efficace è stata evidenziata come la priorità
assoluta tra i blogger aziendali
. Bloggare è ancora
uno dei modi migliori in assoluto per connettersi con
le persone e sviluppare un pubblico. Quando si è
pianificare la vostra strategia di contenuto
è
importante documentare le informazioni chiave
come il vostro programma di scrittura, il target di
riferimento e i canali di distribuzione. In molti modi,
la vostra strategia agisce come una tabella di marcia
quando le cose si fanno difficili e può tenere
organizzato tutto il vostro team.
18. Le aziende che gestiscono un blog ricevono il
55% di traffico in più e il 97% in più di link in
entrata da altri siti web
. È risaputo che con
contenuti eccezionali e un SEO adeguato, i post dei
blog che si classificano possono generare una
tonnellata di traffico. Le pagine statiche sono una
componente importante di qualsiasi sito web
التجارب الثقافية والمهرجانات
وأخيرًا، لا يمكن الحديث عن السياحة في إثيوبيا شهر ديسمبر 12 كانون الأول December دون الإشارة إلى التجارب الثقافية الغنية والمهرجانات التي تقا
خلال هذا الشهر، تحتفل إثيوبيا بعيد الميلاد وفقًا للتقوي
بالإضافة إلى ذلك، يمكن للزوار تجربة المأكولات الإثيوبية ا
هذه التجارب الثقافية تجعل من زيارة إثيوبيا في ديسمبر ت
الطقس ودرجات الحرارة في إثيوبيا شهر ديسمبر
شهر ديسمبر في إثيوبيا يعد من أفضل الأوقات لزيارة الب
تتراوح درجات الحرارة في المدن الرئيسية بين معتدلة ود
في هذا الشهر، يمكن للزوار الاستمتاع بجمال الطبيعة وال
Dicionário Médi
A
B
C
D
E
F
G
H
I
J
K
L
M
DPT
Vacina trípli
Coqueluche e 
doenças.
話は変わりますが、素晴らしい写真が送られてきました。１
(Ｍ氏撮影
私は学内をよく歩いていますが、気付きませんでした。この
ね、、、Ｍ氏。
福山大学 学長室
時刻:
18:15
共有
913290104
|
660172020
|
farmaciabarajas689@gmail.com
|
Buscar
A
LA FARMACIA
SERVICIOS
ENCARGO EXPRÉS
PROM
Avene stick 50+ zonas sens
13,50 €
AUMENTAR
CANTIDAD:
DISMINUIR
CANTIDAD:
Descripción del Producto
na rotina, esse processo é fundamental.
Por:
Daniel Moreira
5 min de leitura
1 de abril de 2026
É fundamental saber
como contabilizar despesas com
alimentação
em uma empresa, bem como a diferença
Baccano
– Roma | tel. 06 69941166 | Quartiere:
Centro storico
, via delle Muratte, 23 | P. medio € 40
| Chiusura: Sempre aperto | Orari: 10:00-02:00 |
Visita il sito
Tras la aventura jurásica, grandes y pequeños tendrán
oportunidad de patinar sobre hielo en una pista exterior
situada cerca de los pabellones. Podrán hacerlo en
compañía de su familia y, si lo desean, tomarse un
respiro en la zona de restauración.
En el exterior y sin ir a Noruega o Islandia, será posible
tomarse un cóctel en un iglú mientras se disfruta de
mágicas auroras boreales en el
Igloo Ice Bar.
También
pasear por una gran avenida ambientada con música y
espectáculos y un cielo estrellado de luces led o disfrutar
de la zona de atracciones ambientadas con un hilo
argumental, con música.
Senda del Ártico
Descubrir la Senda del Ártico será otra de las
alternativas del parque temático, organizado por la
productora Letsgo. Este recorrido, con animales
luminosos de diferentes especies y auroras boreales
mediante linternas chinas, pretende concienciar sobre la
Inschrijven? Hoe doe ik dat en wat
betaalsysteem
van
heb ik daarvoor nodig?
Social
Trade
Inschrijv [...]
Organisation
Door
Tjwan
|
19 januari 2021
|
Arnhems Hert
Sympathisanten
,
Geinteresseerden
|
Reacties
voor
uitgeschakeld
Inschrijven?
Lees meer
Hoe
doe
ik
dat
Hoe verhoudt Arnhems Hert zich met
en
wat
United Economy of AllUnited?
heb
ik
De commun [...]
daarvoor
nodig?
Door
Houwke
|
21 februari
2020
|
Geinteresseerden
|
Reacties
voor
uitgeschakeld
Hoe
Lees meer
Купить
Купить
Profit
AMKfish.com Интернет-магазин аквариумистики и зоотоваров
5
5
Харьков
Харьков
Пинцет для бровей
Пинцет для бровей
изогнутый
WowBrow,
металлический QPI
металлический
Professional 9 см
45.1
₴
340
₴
-- -- --
• _Problem details_
Print every record above exactly as it appears.

• _Solved problem_
efficace è stata evidenziata come la priorità
assoluta tra i blogger aziendali
. Bloggare è ancora
uno dei modi migliori in assoluto per connettersi con
le persone e sviluppare un pubblico. Quando si è
pianificare la vostra strategia di contenuto
è
importante documentare le informazioni chiave
come il vostro programma di scrittura, il target di
riferimento e i canali di distribuzione. In molti modi,
la vostra strategia agisce come una tabella di marcia
quando le cose si fanno difficili e può tenere
organizzato tutto il vostro team.
18. Le aziende che gestiscono un blog ricevono il
55% di traffico in più e il 97% in più di link in
entrata da altri siti web
. È risaputo che con
contenuti eccezionali e un SEO adeguato, i post dei
blog che si classificano possono generare una
tonnellata di traffico. Le pagine statiche sono una
componente importante di qualsiasi sito web
التجارب الثقافية والمهرجانات
وأخيرًا، لا يمكن الحديث عن السياحة في إثيوبيا شهر ديسمبر 12 كانون الأول December دون الإشارة إلى التجارب الثقافية الغنية والمهرجانات التي تقا
خلال هذا الشهر، تحتفل إثيوبيا بعيد الميلاد وفقًا للتقوي
بالإضافة إلى ذلك، يمكن للزوار تجربة المأكولات الإثيوبية ا
هذه التجارب الثقافية تجعل من زيارة إثيوبيا في ديسمبر ت
الطقس ودرجات الحرارة في إثيوبيا شهر ديسمبر
شهر ديسمبر في إثيوبيا يعد من أفضل الأوقات لزيارة الب
تتراوح درجات الحرارة في المدن الرئيسية بين معتدلة ود
في هذا الشهر، يمكن للزوار الاستمتاع بجمال الطبيعة وال
Dicionário Médi
A
B
C
D
E
F
G
H
I
J
K
L
M
DPT
Vacina trípli
Coqueluche e 
doenças.
話は変わりますが、素晴らしい写真が送られてきました。１
(Ｍ氏撮影
私は学内をよく歩いていますが、気付きませんでした。この
ね、、、Ｍ氏。
福山大学 学長室
時刻:
18:15
共有
913290104
|
660172020
|
farmaciabarajas689@gmail.com
|
Buscar
A
LA FARMACIA
SERVICIOS
ENCARGO EXPRÉS
PROM
Avene stick 50+ zonas sens
13,50 €
AUMENTAR
CANTIDAD:
DISMINUIR
CANTIDAD:
Descripción del Producto
na rotina, esse processo é fundamental.
Por:
Daniel Moreira
5 min de leitura
1 de abril de 2026
É fundamental saber
como contabilizar despesas com
alimentação
em uma empresa, bem como a diferença
Baccano
– Roma | tel. 06 69941166 | Quartiere:
Centro storico
, via delle Muratte, 23 | P. medio € 40
| Chiusura: Sempre aperto | Orari: 10:00-02:00 |
Visita il sito
Tras la aventura jurásica, grandes y pequeños tendrán
oportunidad de patinar sobre hielo en una pista exterior
situada cerca de los pabellones. Podrán hacerlo en
compañía de su familia y, si lo desean, tomarse un
respiro en la zona de restauración.
En el exterior y sin ir a Noruega o Islandia, será posible
tomarse un cóctel en un iglú mientras se disfruta de
mágicas auroras boreales en el
Igloo Ice Bar.
También
pasear por una gran avenida ambientada con música y
espectáculos y un cielo estrellado de luces led o disfrutar
de la zona de atracciones ambientadas con un hilo
argumental, con música.
Senda del Ártico
Descubrir la Senda del Ártico será otra de las
alternativas del parque temático, organizado por la
productora Letsgo. Este recorrido, con animales
luminosos de diferentes especies y auroras boreales
mediante linternas chinas, pretende concienciar sobre la
Inschrijven? Hoe doe ik dat en wat
betaalsysteem
van
heb ik daarvoor nodig?
Social
Trade
Inschrijv [...]
Organisation
Door
Tjwan
|
19 januari 2021
|
Arnhems Hert
Sympathisanten
,
Geinteresseerden
|
Reacties
voor
uitgeschakeld
Inschrijven?
Lees meer
Hoe
doe
ik
dat
Hoe verhoudt Arnhems Hert zich met
en
wat
United Economy of AllUnited?
heb
ik
De commun [...]
daarvoor
nodig?
Door
Houwke
|
21 februari
2020
|
Geinteresseerden
|
Reacties
voor
uitgeschakeld
Hoe
Lees meer
Купить
Купить
Profit
AMKfish.com Интернет-магазин аквариумистики и зоотоваров
5
5
Харьков
Харьков
Пинцет для бровей
Пинцет для бровей
изогнутый
WowBrow,
металлический QPI
металлический
Professional 9 см
45.1
₴
340
₴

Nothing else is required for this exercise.